Practice implications

While digital mental health interventions are often hailed as a cost-effective method of delivering care, there are still a range of resource costs incurred including annual website hosting and maintenance costs, and time/staffing costs to address content updates. The present findings could therefore raise sustainability concerns, that the costs incurred outweigh the benefits provided. However, our group would argue that these concerns are premature, given that of the multiple indicators of impact, only user-engagement was potentially concerning, whereas uptake and psychosocial outcomes were promising.

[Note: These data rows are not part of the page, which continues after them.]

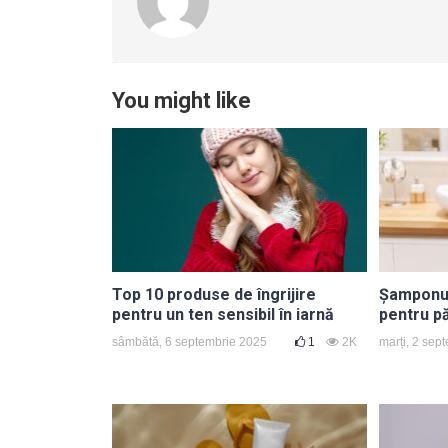
You might like
Top 10 produse de îngrijire
Șamponul 
pentru un ten sensibil în iarnă
pentru p
sâmbătă, 6 septembrie 2025
1
2K
marți, 2 sep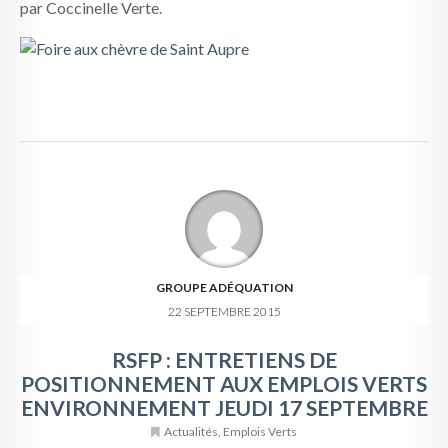
par Coccinelle Verte.
GROUPE ADÉQUATION
22 SEPTEMBRE 2015
RSFP : ENTRETIENS DE
POSITIONNEMENT AUX EMPLOIS VERTS
ENVIRONNEMENT JEUDI 17 SEPTEMBRE
Actualités
,
Emplois Verts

Indeed, in the current COVID-19 climate where access to traditional face-to-face care has been further restricted [32,32,33,35], digital psycho-oncology programs form an essential pathway for care provision — whether this be in a blended therapy format, delivered via telehealth with mental health professional guidance and oversight [36], or self-administered.

Conclusion

Despite the limitations discussed, this open access study provides important data on the profile, usage, and outcomes achieved by community users of our digital psycho-oncology program Finding My Way. Findings that OA users were more medically and sociodemographically diverse and more distressed at baseline than their RCT counterparts, and — despite having lower usage of the program — achieved larger changes from baseline to post-program, will help to shape the way that future interventions are designed, tailored, and disseminated.